===== Extracted material =====

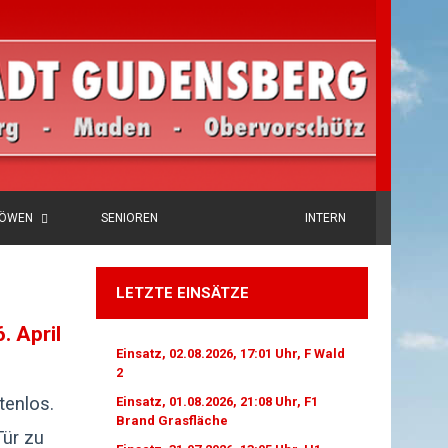
LÖWEN
SENIOREN
INTERN
LETZTE EINSÄTZE
 April
Einsatz, 02.08.2026, 17:01 Uhr, F Wald
2
tenlos.
Einsatz, 01.08.2026, 21:08 Uhr, F1
Brand Grasfläche
ür zu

=====

### Exercise instructions:
Produce exactly the lines from the one containing "LETZTE EINSÄTZE" through the final line of the records above, both included, and no others.

### Solution to the exercise:
LETZTE EINSÄTZE
 April
Einsatz, 02.08.2026, 17:01 Uhr, F Wald
2
tenlos.
Einsatz, 01.08.2026, 21:08 Uhr, F1
Brand Grasfläche
ür zu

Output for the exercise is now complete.